A Bou, un petit village du Loiret, c’est l’effervescence. Dans quelques heures, Tiziana franchira à bord de sa joëlette, un fauteuil roulant handisport qui lui permet de courir par monts et vallées, la ligne d’arrivée du Marathon pour Tous, aux Jeux olympiques de Paris 2024. Sa mère Cécile Blériot et son père Jean-Noël Bigotti s’affairent aux derniers préparatifs avant que la famille ne rejoigne la capitale deux heures avant le top départ. Non loin, Hudson veille comme toujours sur la jeune fille de 13 ans. Contrairement à d’habitude, lors des courses solidaires, son chien d’assistance ne sera pas auprès d’elle, car «Tiziana court désormais beaucoup trop vite».
Décryptage
Tiziana, grand sourire collé sur le visage, est atteinte d’une maladie génétique rare, un de ces noms barbares dont on ignore l’existence avant d’y avoir été confronté : la leucodystrophie métachromatique. Tiziana ne se tient ni debout, ni assise. Pour l’aider à parcourir les 42,195 longs kilomètres du Marathon pour Tous, six coureurs se relaieront à l’avant et à l’arrière de sa joëlette, où elle sera installée dans un corset. Tous sont des proches courant depuis des années, à Bou, avec et pour Tiziana. «On a embarqué beaucoup de gens avec nous, s’égaye Cécile Blériot, qui sera présente sur le bord de la route. C’est une vraie histoire d’inclusion par le sport.»
Aucun n’a bouclé de marathon dans sa vie. En seront-ils capables ce soir ? «Oui, ils vont le faire», répond la mère sans la moindre hésitation. Ils n’en sont pas à leur coup d’essai. A leur côté, Tiziana a remporté par deux fois les championnats du monde de joëlette, en 2022 et en 2024. Et pour les Jeux olympiques, ils ont placé la barre haute. Depuis un an, date de l’annonce de leur acquisition du dossard solidaire, ils se sont entraînés «dans la montagne, en Bretagne…». Ils espèrent ce soir boucler la course en moins de 5 heures. Tiziana, elle aussi, s’est entraînée, casque vissé sur la tête en cas de chute. «Ces deux derniers mois, elle a couru tous les dimanches».
Plus qu’un entraînement physique, c’est avant tout pour elle une préparation mentale. La jeune fille, vulnérable au bruit et à la lumière, a dû être «sensibilisée». Habituée aux courses relativement courtes, en journée, et au calme de la campagne, Tiziana s’est donc entraînée de nuit, en plein centre-ville d’Orléans, sur un temps plus long. «Malgré tout, on reste vigilants, on lui a ramené des bouchons d’oreilles», tempère Cécile Blériot. Jusqu’à présent, il ne leur ait jamais arrivé d’interrompre une course. «C’est très facile de la faire rire et jouer. Si jamais elle a un inconfort quelconque, l’idée c’est de lui détourner l’esprit, pour qu’elle reparte de plus belle», élabore-t-elle.
Interview
Tiziana ne parle pas. Pas besoin : tout passe à travers ses yeux verts clairs et son sourire. Et être sur la joëlette la rend heureuse. «On dit souvent que quand on nous annonce la maladie d’un enfant, la vie s’arrête. Tiziana, c’est tout le contraire, elle a sa vie et ses projets», s’émeut sa mère. Etre entourée et encouragée, ressentir la vitesse d’une pente, observer les arbres, tout ça, «elle adore», et le dit au travers de son sourire. Si Tiziana ne se rend pas compte de la singularité des Jeux olympiques, «elle sait qu’il va y avoir une course». Cécile Blériot se projette même à la place de sa fille : «Voir les monuments de Paris illuminés, ça va être magique pour elle».

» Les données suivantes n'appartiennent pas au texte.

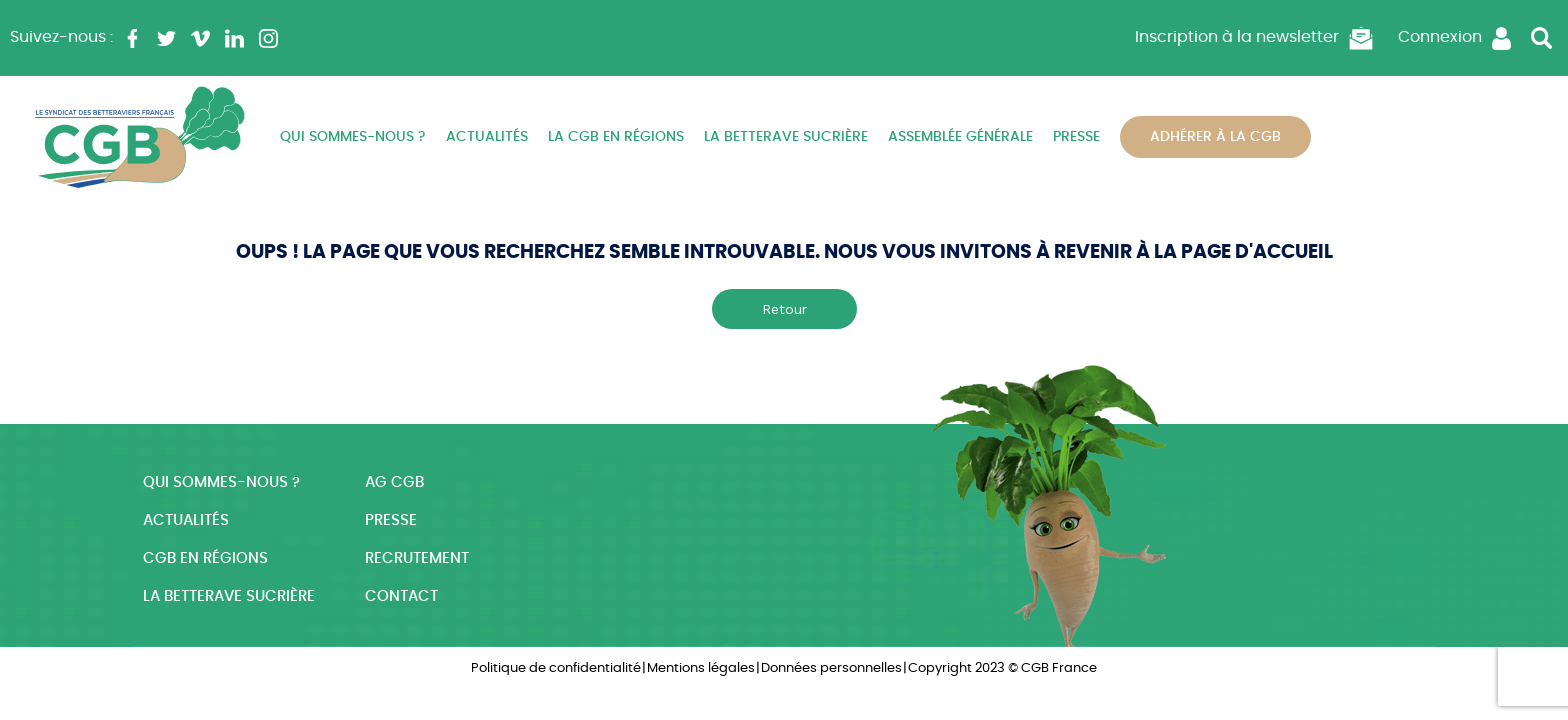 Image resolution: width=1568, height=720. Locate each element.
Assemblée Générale (960, 137)
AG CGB (394, 482)
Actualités (487, 137)
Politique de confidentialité (556, 668)
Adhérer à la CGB (1215, 137)
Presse (1076, 137)
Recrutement (417, 558)
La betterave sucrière (786, 137)
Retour (784, 309)
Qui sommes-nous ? (353, 137)
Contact (401, 596)
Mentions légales (701, 668)
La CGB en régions (616, 137)
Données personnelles (831, 668)
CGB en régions (205, 558) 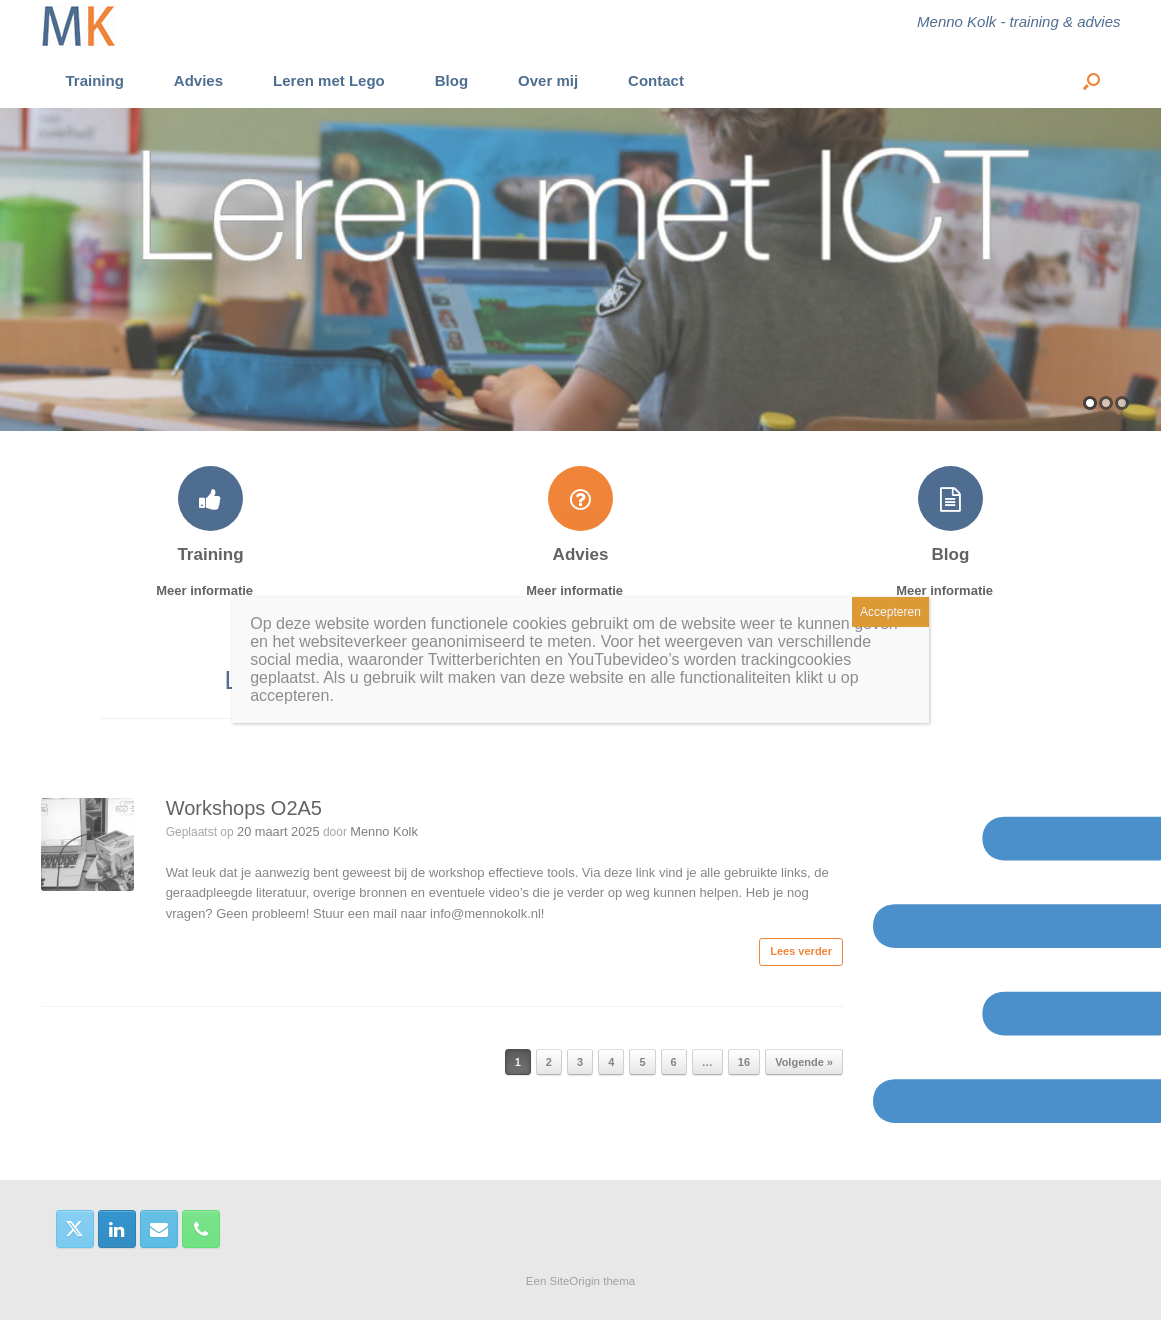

La jeune fille fait partie de ces exceptions qui vivent plus longtemps que ce que l’on annonce aux parents. Du haut de ses 13 ans, ce sont six années qu’elle a grappillé. Son lourd traitement – une injection tous les 15 jours – suivi par un service spécialisé à l’hôpital du Kremlin-Bicêtre, a eu des effets bénéfiques sur Tiziana, en freinant l’évolution de sa maladie. Mais ce n’est pas la seule raison. Se savoir aimée, entourée, la stimule. Et la course joue un rôle essentiel dans son épanouissement. «Les médecins nous ont affirmé que Tiziana est heureuse de vivre. Et ça, ça n’a pas de prix». Ce soir, elle aura une raison de plus de sourire.